There are three types of such cross-netns devices:

  1. Paired devices (e.g., netkit, veth, vxcan)
     -> Unregistering one device also deletes its peer, which
        may reside in another netns.

  2. Tunnel devices (e.g., bareudp, geneve, etc)
     -> Destroying a netns removes devices in another netns if
        their backend sockets reside in the dying netns

  3. Stacked devices (e.g., ipvlan, macvlan, etc)
     -> Removing the lower device also removes multiple upper
        devices, each of which may reside in different namespaces.

While the first two device types require at most two rtnl_net_lock()s,
the stacked type has no upper limit.  This makes it impossible to
freeze all necessary namespaces in advance.

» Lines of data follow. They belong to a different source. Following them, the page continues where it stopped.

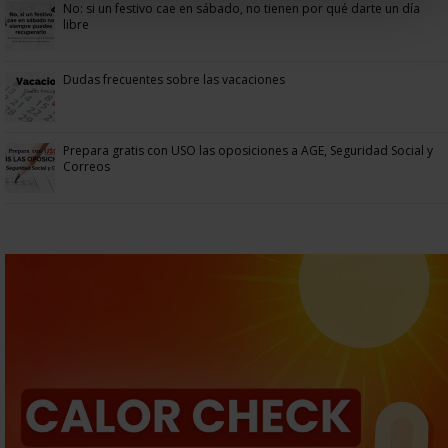
No: si un festivo cae en sábado, no tienen por qué darte un día
libre
Dudas frecuentes sobre las vacaciones
Prepara gratis con USO las oposiciones a AGE, Seguridad Social y
Correos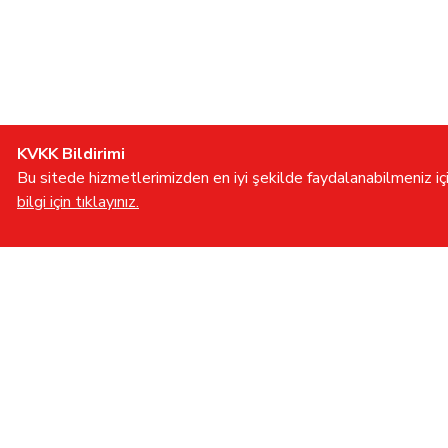
KVKK Bildirimi
Bu sitede hizmetlerimizden en iyi şekilde faydalanabilmeniz için
bilgi için tıklayınız.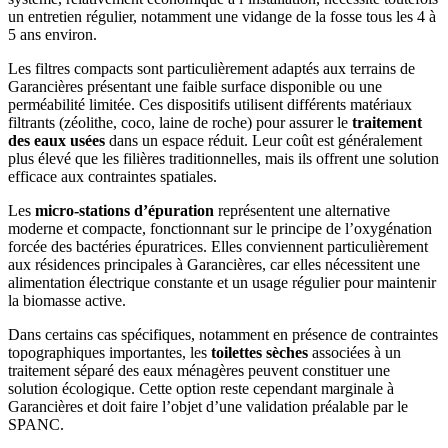
un entretien régulier, notamment une vidange de la fosse tous les 4 à
5 ans environ.
Les filtres compacts sont particulièrement adaptés aux terrains de
Garancières présentant une faible surface disponible ou une
perméabilité limitée. Ces dispositifs utilisent différents matériaux
filtrants (zéolithe, coco, laine de roche) pour assurer le
traitement
des eaux usées
dans un espace réduit. Leur coût est généralement
plus élevé que les filières traditionnelles, mais ils offrent une solution
efficace aux contraintes spatiales.
Les
micro-stations d’épuration
représentent une alternative
moderne et compacte, fonctionnant sur le principe de l’oxygénation
forcée des bactéries épuratrices. Elles conviennent particulièrement
aux résidences principales à Garancières, car elles nécessitent une
alimentation électrique constante et un usage régulier pour maintenir
la biomasse active.
Dans certains cas spécifiques, notamment en présence de contraintes
topographiques importantes, les
toilettes sèches
associées à un
traitement séparé des eaux ménagères peuvent constituer une
solution écologique. Cette option reste cependant marginale à
Garancières et doit faire l’objet d’une validation préalable par le
SPANC.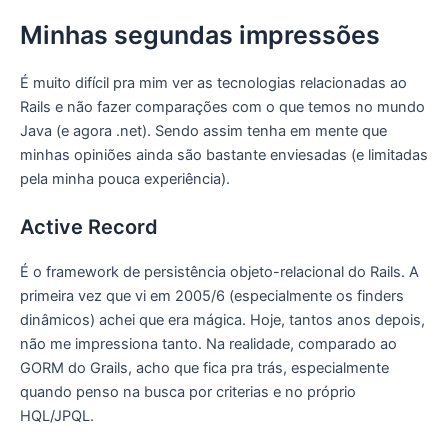
Minhas segundas impressões
É muito difícil pra mim ver as tecnologias relacionadas ao
Rails e não fazer comparações com o que temos no mundo
Java (e agora .net). Sendo assim tenha em mente que
minhas opiniões ainda são bastante enviesadas (e limitadas
pela minha pouca experiência).
Active Record
É o framework de persistência objeto-relacional do Rails. A
primeira vez que vi em 2005/6 (especialmente os finders
dinâmicos) achei que era mágica. Hoje, tantos anos depois,
não me impressiona tanto. Na realidade, comparado ao
GORM do Grails, acho que fica pra trás, especialmente
quando penso na busca por criterias e no próprio
HQL/JPQL.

This series introduces per-netns work, initially suggested at
NetConf 2024, to delegate the unregistration of such cross-netns
devices.

  https://netdev.bots.linux.dev/netconf/2024/kuniyu.pdf#page=62

The first half of the series wraps NETDEV_UNREGISTER (in core) with
per-netns RTNL, adds a helper for per-netns device unregistration,
and forces per-netns device unregistration in the core code when
CONFIG_DEBUG_NET_SMALL_RTNL=y.

The latter half picks out one from each type (veth, bareudp, ipvlan)
and converts them to support per-netns device unregistration,
although the operations are **still serialised under RTNL** for now.

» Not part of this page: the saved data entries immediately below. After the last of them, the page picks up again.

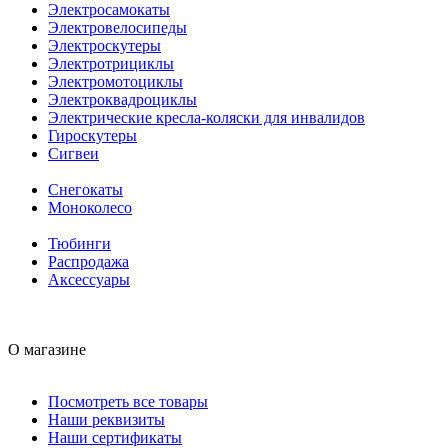
Электросамокаты
Электровелосипеды
Электроскутеры
Электротрициклы
Электромотоциклы
Электроквадроциклы
Электрические кресла-коляски для инвалидов
Гироскутеры
Сигвеи
Снегокаты
Моноколесо
Тюбинги
Распродажа
Аксессуары
О магазине
Посмотреть все товары
Наши реквизиты
Наши сертификаты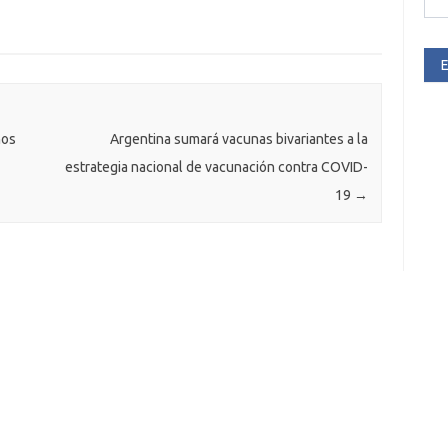
E
nos
Argentina sumará vacunas bivariantes a la
estrategia nacional de vacunación contra COVID-
19
→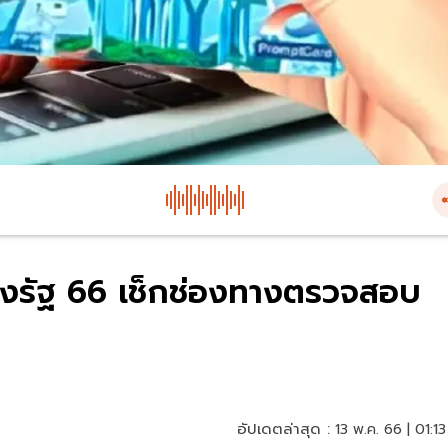
ห่งรัฐ 66 เช็กช่องทางตรวจสอบ
อัปเดตล่าสุด :
13 พ.ค. 66 | 01:13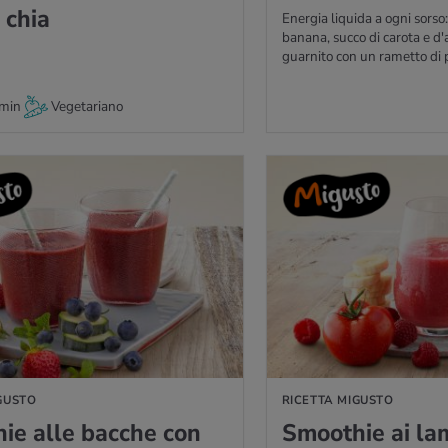
 chia
Energia liquida a ogni sorso
banana, succo di carota e d'
guarnito con un rametto di 
min
Vegetariano
GUSTO
GUSTO
RICETTA MIGUSTO
ie alle bac­che con
Smoo­thie ai lam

Please note that this series focuses only on the device unregistration
paths.  For example, there are ASSERT_RTNL() left in other paths, and
Sashiko may point it out, but they are out of scope.

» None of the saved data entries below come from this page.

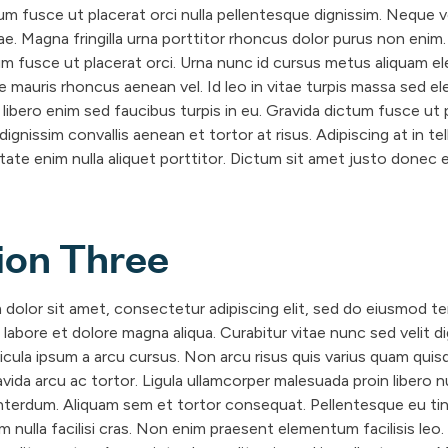
um fusce ut placerat orci nulla pellentesque dignissim. Neque 
ae. Magna fringilla urna porttitor rhoncus dolor purus non enim.
um fusce ut placerat orci. Urna nunc id cursus metus aliquam el
e mauris rhoncus aenean vel. Id leo in vitae turpis massa sed 
libero enim sed faucibus turpis in eu. Gravida dictum fusce ut 
 dignissim convallis aenean et tortor at risus. Adipiscing at in tel
tate enim nulla aliquet porttitor. Dictum sit amet justo donec 
ion Three
dolor sit amet, consectetur adipiscing elit, sed do eiusmod t
t labore et dolore magna aliqua. Curabitur vitae nunc sed velit d
icula ipsum a arcu cursus. Non arcu risus quis varius quam quisq
avida arcu ac tortor. Ligula ullamcorper malesuada proin libero 
terdum. Aliquam sem et tortor consequat. Pellentesque eu ti
m nulla facilisi cras. Non enim praesent elementum facilisis leo. 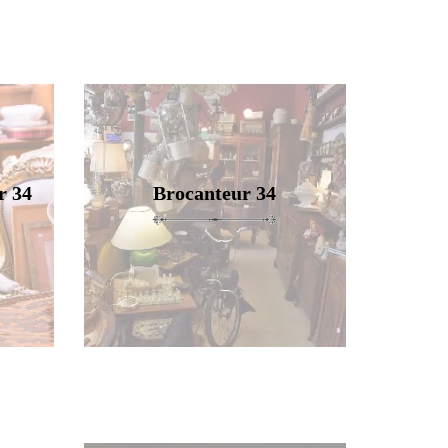
r 34
Brocanteur 34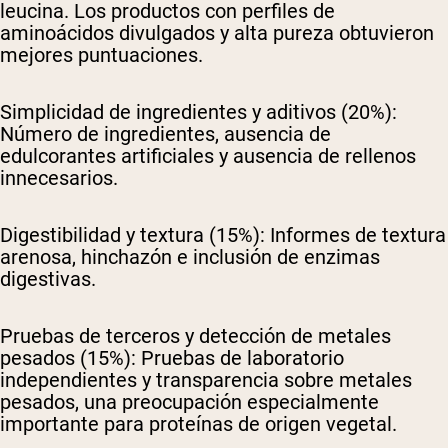
leucina. Los productos con perfiles de
aminoácidos divulgados y alta pureza obtuvieron
mejores puntuaciones.
Simplicidad de ingredientes y aditivos (20%):
Número de ingredientes, ausencia de
edulcorantes artificiales y ausencia de rellenos
innecesarios.
Digestibilidad y textura (15%):
Informes de textura
arenosa, hinchazón e inclusión de enzimas
digestivas.
Pruebas de terceros y detección de metales
pesados (15%):
Pruebas de laboratorio
independientes y transparencia sobre metales
pesados, una preocupación especialmente
importante para proteínas de origen vegetal.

This is just the first step, and we need more incremental changes to
completely remove RTNL anyway.

Now, we can see that unregistering a lower device (veth0 below)
removes upper devices (ipvl2, ipvl3) in different namespaces using
per-netns work with a different PID.  The lower device (veth0) is
freed only after all upper ipvlan devices have called netdev_put()
in ipvlan_uninit().

  # ip netns add ns1
  # ip netns add ns2
  # ip netns add ns3
  # ip -n ns1 link add veth0 type veth peer veth1
  # ip -n ns2 link add ipvl2 link veth0 link-netns ns1 type ipvlan mode l2
  # ip -n ns3 link add ipvl3 link veth0 link-netns ns1 type ipvlan mode l2
  # ip -n ns1 link del veth0

  # bpftrace -e '#include <linux/netdevice.h>
  kprobe:ipvlan_uninit,
  kprobe:veth_dellink,
  kprobe:free_netdev {
      $dev = (struct net_device *)arg0;
      printf("PID: %d | DEV: %s%s\n", pid, $dev->name, kstack());
  }'

  PID: 2010 | DEV: veth0
          veth_dellink+5
          rtnl_dellink+1213
          rtnetlink_rcv_msg+1791
  ...
  PID: 440 | DEV: ipvl2
          ipvlan_uninit+5
          unregister_netdevice_many_notify+7129
          unregister_netdevice_many_net+1050
          rtnl_net_work_func+136
  ...
  PID: 440 | DEV: ipvl2
          free_netdev+5
          netdev_run_todo+4798
          process_scheduled_works+2538
  ...
  PID: 440 | DEV: ipvl3
          ipvlan_uninit+5
          unregister_netdevice_many_notify+7129
          unregister_netdevice_many_net+1050
          rtnl_net_work_func+136
          process_scheduled_works+2538
  ...
  PID: 2010 | DEV: veth0
          free_netdev+5
          netdev_run_todo+4798
          rtnl_dellink+1507
          rtnetlink_rcv_msg+1791
  ...
  PID: 440 | DEV: ipvl3
          free_netdev+5
          netdev_run_todo+4798
          process_scheduled_works+2538
  ...


Kuniyuki Iwashima (14):
  rtnetlink: Lock sock_net(skb->sk) in rtnl_newlink().
  rtnetlink: Call unregister_netdevice_many() only once in
    rtnl_link_unregister().
  rtnetlink: Add per-netns rtnl_work.
  net: Wrap default_device_exit_net() with __rtnl_net_lock().
  net: Hold __rtnl_net_lock() in netdev_wait_allrefs_any().
  net: Add per-netns netdev unregistration infra.
  net: Call unregister_netdevice_many() per netns.
  veth: Support per-netns device unregistration.
  bareudp: Protect bareudp_list with mutex.
  bareudp: Support per-netns netdev unregistration.
  ipvlan: Convert ipvl_port.count to refcount_t.
  ipvlan: Synchronise ipvlan_init() and ipvlan_uninit() for the same
    lower dev.
  ipvlan: Protect ipvl_port.ipvlans with mutex.
  ipvlan: Support per-netns netdev unregistration.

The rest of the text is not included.